=== PROBLEM DETAILS ===
Return, from the listing below, each line where the word "новости" appears.
:::
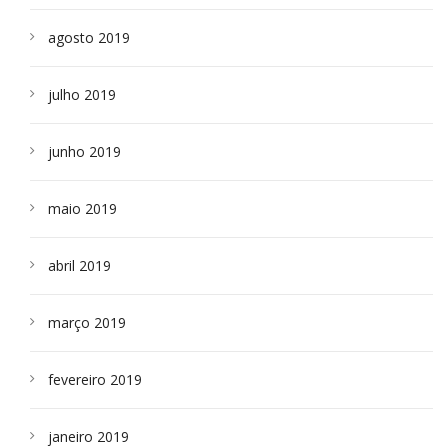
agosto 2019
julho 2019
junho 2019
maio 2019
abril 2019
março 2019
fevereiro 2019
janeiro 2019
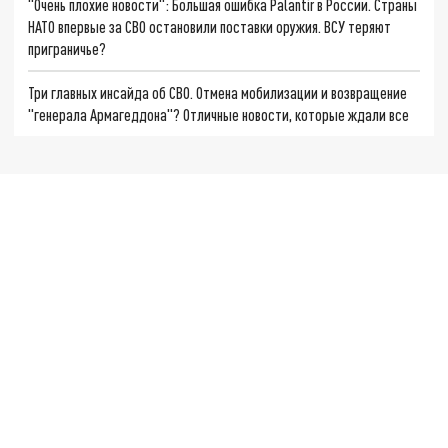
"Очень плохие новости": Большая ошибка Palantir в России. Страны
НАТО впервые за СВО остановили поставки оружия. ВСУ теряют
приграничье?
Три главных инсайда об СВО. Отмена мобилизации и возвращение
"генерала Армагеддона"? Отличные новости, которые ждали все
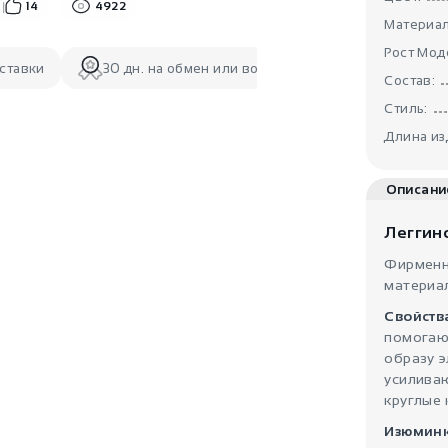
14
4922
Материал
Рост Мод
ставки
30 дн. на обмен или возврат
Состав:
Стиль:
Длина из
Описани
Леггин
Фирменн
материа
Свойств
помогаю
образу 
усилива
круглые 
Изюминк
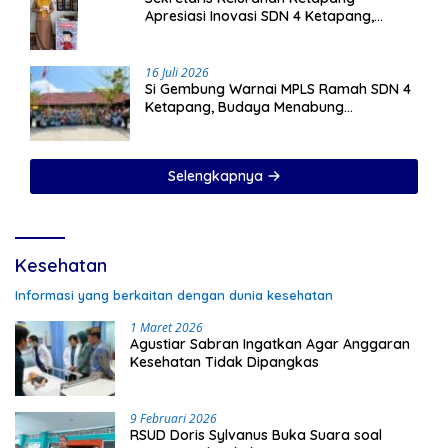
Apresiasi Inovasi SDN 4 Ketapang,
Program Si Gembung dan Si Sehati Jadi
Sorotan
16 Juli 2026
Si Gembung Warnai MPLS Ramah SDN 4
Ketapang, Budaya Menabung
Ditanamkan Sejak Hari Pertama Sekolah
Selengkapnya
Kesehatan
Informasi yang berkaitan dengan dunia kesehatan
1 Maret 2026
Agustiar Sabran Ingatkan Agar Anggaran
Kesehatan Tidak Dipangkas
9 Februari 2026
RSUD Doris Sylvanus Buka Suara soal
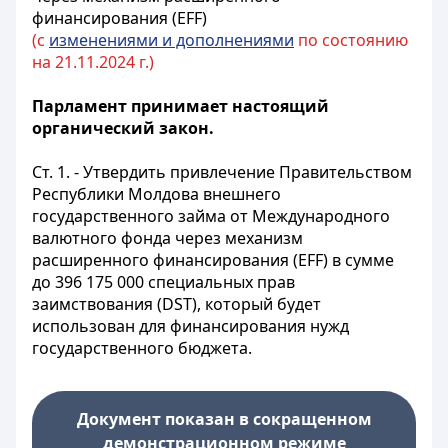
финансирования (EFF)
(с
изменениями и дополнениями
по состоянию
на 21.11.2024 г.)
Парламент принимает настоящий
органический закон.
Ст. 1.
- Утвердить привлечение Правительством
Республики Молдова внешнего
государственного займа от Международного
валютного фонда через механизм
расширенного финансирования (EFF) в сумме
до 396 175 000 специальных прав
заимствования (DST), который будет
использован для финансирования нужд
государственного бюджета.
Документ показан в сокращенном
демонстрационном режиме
:::
=== EXERCISE RESPONSE ===
"Очень плохие новости": Большая ошибка Palantir в России. Страны
"генерала Армагеддона"? Отличные новости, которые ждали все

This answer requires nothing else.